A obra da historiadora Cristiane Garcia Teixeira trata da revista O Espelho e dos atores que tiveram maior participação na efêmera vida desse periódico. Deu destaque ao espaço ocupado por cada um deles na revista, que é caracterizada por ela, mais além de um periódico, como um lugar de relações afetivas e sociais. O Espelho – revista de literatura, modas, indústria e artes – começou a circular no Rio de Janeiro no dia 4 de setembro de 1859 e, no ano seguinte, desapareceria. Não é surpresa que, em uma sociedade atrasada (escravocrata e majoritariamente analfabeta), tenha durado tão pouco. Foram apenas 19 edições, porém, mais do que suficientes, para revelar, nas suas páginas, a genialidade do então novel escritor Joaquim Maria Machado de Assis (1839-1908).

Outro escritor conhecido, que marcou presença nas páginas de O Espelho, foi Casimiro de Abreu (1839-1860). O poeta romântico, de livro único, Primaveras, publicado em 1859, que imortalizou o poema Meus oito anos (Oh! que saudades que tenho/ Da aurora da minha vida,/ Da minha infância querida/ Que os anos não trazem mais! ...). Mas, indubitavelmente, além do seu criador, Francisco Eleutério de Sousa, a figura de proa de O Espelho foi Machado de Assis. O cânone da literatura brasileira, escreveu diversos e variados textos (artigos de opinião, crônicas, críticas teatrais e literárias, poesias e, supostamente, biografias). Foram 40 textos assinados por Machado de Assis. Em 12 ocasiões, o futuro criador da Academia Brasileira de Letras, ocupou o espaço de abertura da revista.

O destaque do trabalho da historiadora Cristiane Garcia Teixeira é a descoberta da suposta autoria de Machado de Assis, uma vez que não traz assinatura, do perfil biográfico de D. Pedro II, publicado na edição de número 10, de O Espelho, em 6 de novembro de 1859. Para embasar essa tese, Cristiane coligiu evidências.
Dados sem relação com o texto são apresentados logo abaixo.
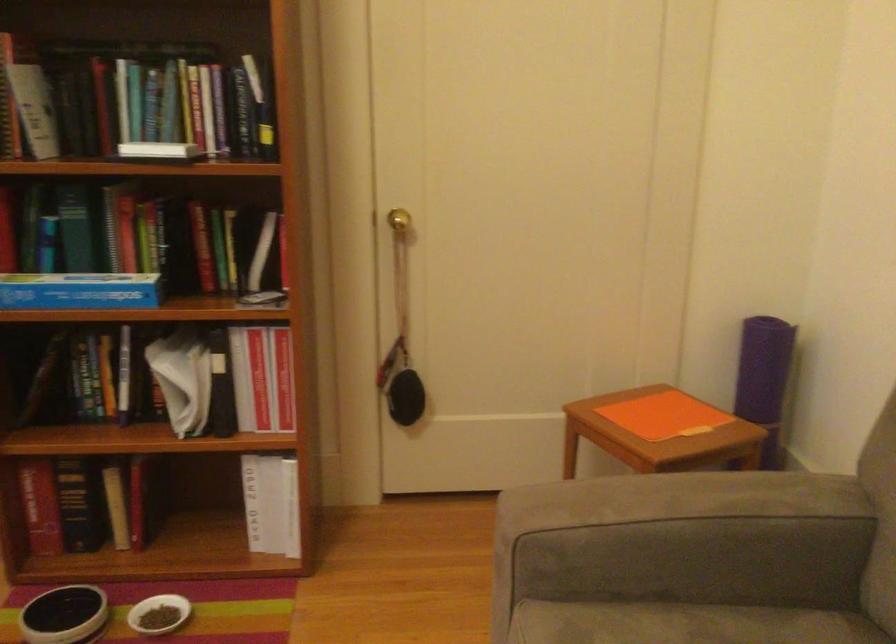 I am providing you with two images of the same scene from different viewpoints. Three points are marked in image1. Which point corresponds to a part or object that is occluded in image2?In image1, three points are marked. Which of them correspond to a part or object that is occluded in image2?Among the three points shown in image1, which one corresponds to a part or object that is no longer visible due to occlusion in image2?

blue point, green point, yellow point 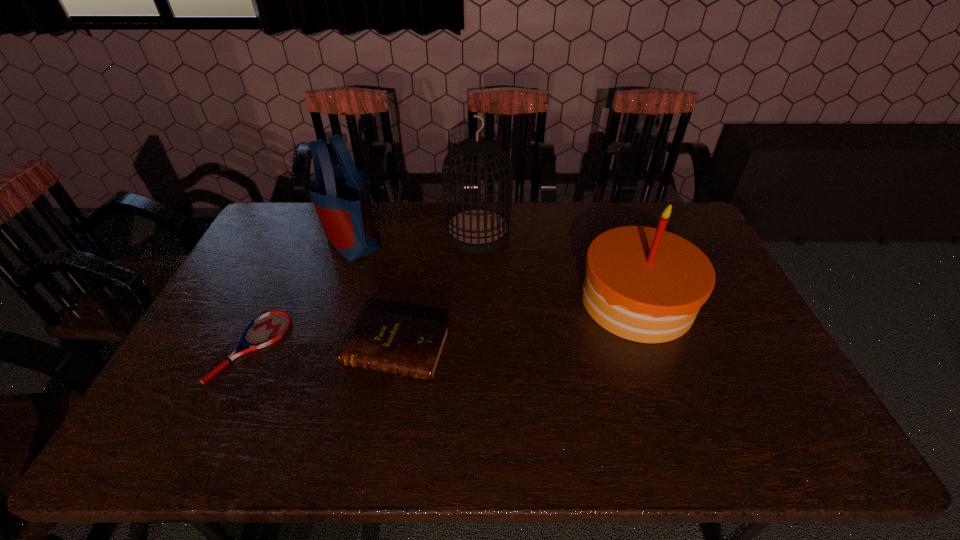 This screenshot has width=960, height=540. In order to click on birdcage in this screenshot , I will do `click(479, 230)`.

Where is `handbag`? handbag is located at coordinates (340, 195).

Identify the location of birthday cake. (644, 284).

What are the coordinates of `hardback book` in the screenshot? It's located at (409, 346).

Find the location of a particular element. tennis racket is located at coordinates pos(266,329).

You are a GUI agent. You are given a task and a screenshot of the screen. Output one action in this format:
    pyautogui.click(x=<x>, y=<y>)
    Task: Click on the free space located on the left of the birdcage
    
    Given the screenshot: What is the action you would take?
    (350, 234)

Find the location of `free space located 0.140m on the front of the handbag`. free space located 0.140m on the front of the handbag is located at coordinates (333, 292).

What are the coordinates of `vacant space located 0.160m on the front of the rightmost object` in the screenshot? It's located at click(x=671, y=398).

Identify the location of vacant area situated 0.210m on the right of the hardback book. (526, 351).

At what (x,y) coordinates should I click in order to perform the action: click on vacant point located 0.080m on the front of the tennis racket. Please return your answer as a coordinate pair (x, y). The width and height of the screenshot is (960, 540). Looking at the image, I should click on (219, 414). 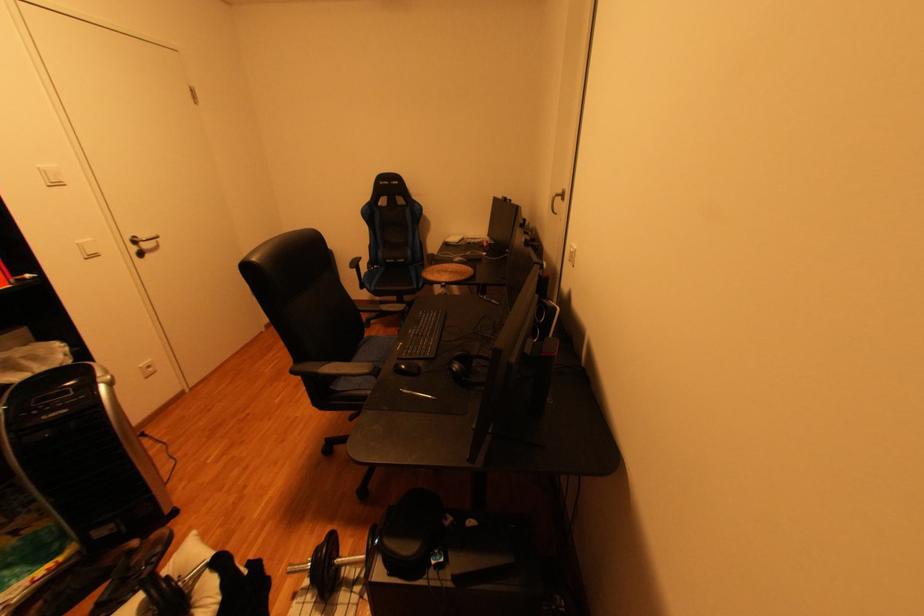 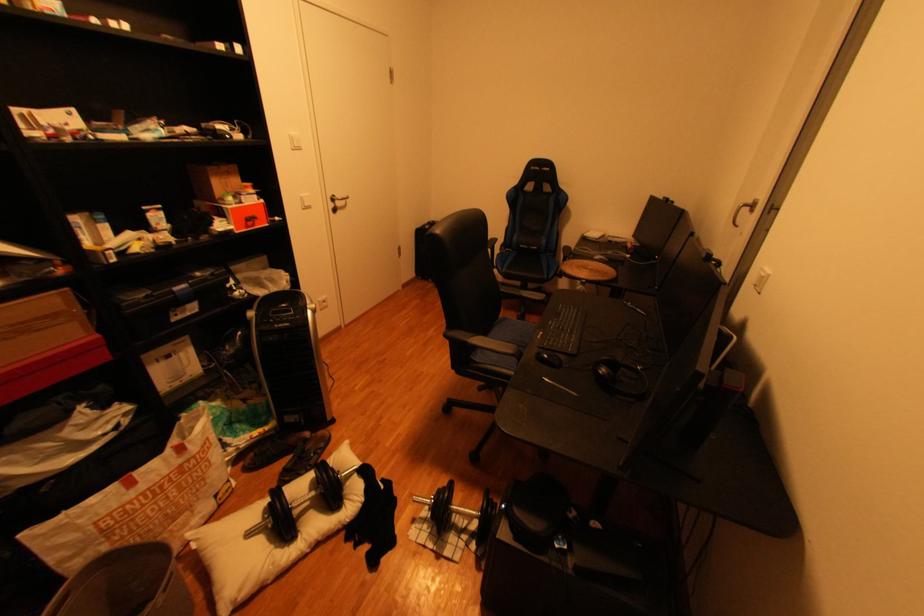 The point at (464, 370) is marked in the first image. Where is the corresponding point in the second image?

(611, 373) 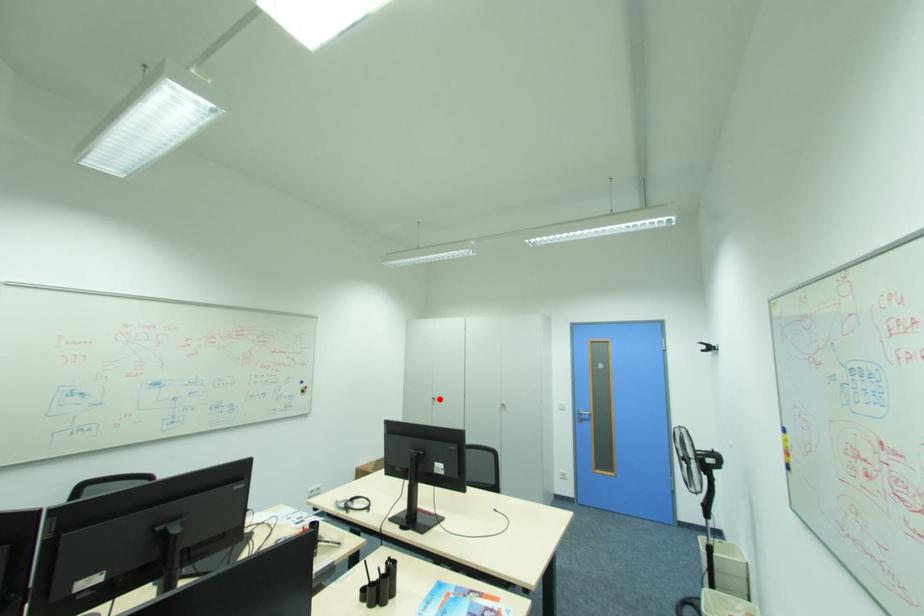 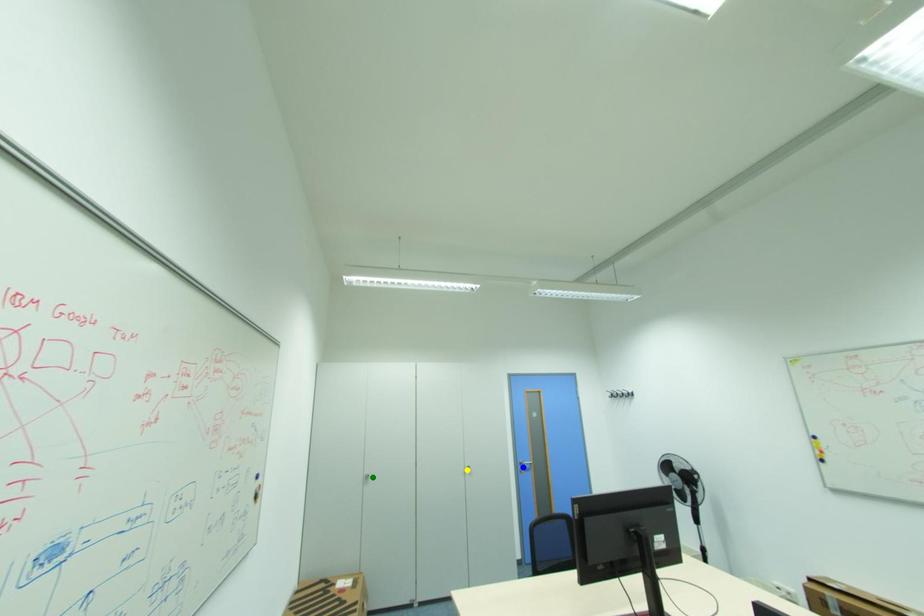 Question: I am providing you with two images of the same scene from different viewpoints. A red point is marked on the first image. You are given multiple points on the second image. Which point in image 2 is actually the same real-world point as the red point in image 1?

Choices:
 (A) blue point
 (B) yellow point
 (C) green point

Answer: (C) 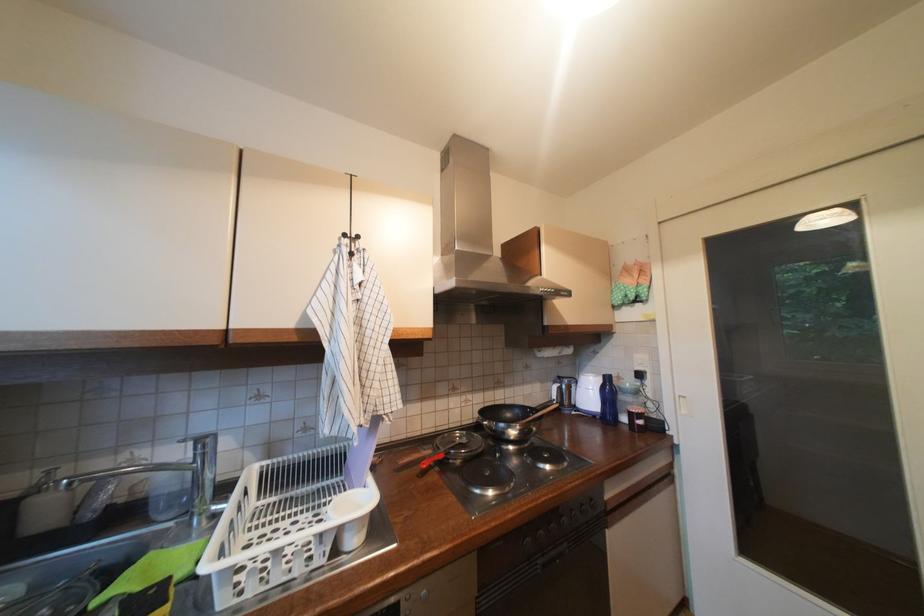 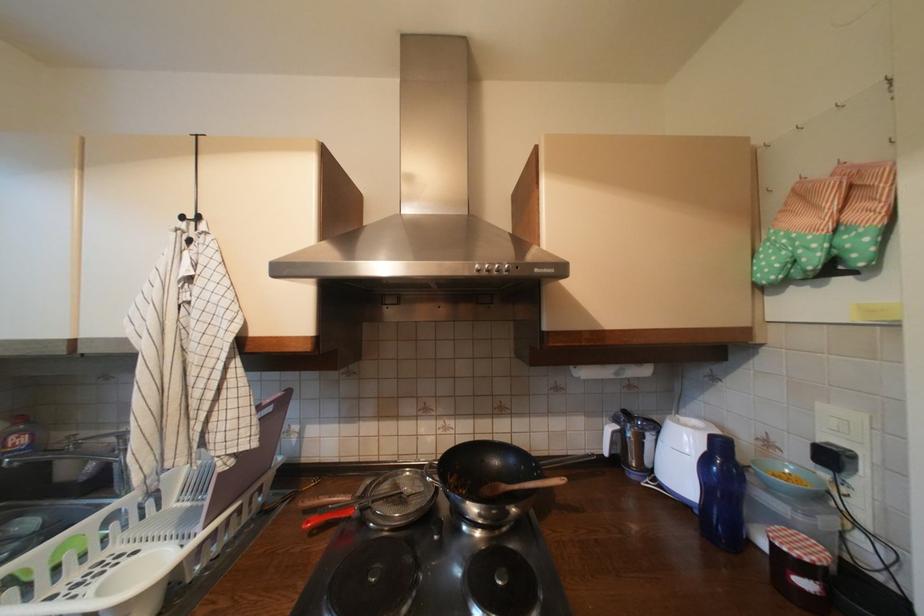 The point at (432, 464) is marked in the first image. Where is the corresponding point in the second image?

(317, 524)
Entre elas, além do estilo Machadiano (dar a entender que não escreveria sobre algo, mas fazer o contrário), o posicionamento do texto na revista (primeira página, artigo de abertura, espaço majoritariamente ocupado por Machado), a nota da edição número 6, de 9 de outubro de 1859 (“Brevemente encetaremos a publicação de uma galeria dramática – biografias e retratos correspondentes. O fotógrafo é o Sr. Gaspar Guimarães e o biógrafo é o Sr. Machado de Assis”) e os anúncios publicitários, nas edições de 8 de novembro de 1859, da Marmota Fluminense e do Correio da Tarde, que davam conta da publicação, em O Espelho, do esboço biográfico de D. Pedro II e do retrato litografado de S.M. O Imperador.

A relevância do trabalho da historiadora Cristiane Garcia Teixeira, frise-se, é a possível descoberta de autoria de Machado de Assis como biógrafo de D. Pedro II. Não no texto do esboço biográfico. Uma vez que era conhecido e, por resumido, não intentou uma análise completa da vida do Imperador e nem acrescentou algo que não seja conhecido (destacando o monarca cultor e amante das letras pátrias, porém sem tangenciar o lado trágico das revoluções fratricidas, que ocorreram durante o reinado de D. Pedro II, caso da Farroupilha no RS).

O Espelho foi um divisor de águas na carreira literária do Bruxo do Cosme Velho. Inclusive, daria nome a um conto de Machado de Assis (O Espelho, parte do livro Papéis avulsos, de 1882), que, a partir da história do alferes que descobriu a sua identidade ao vestir a farda, buscou esboçar uma nova teoria da alma humana.

Mas, como Bruxo é Bruxo, Machado de Assis, em crônica publicada em O Espelho (A reforma pelo jornal, 23/10/1859), soa atual, ao ter escrito: “Eu o creio de coração. Graças a Deus, se há alguma coisa a esperar é a das inteligências proletárias, das classes ínfimas; das superiores, não.”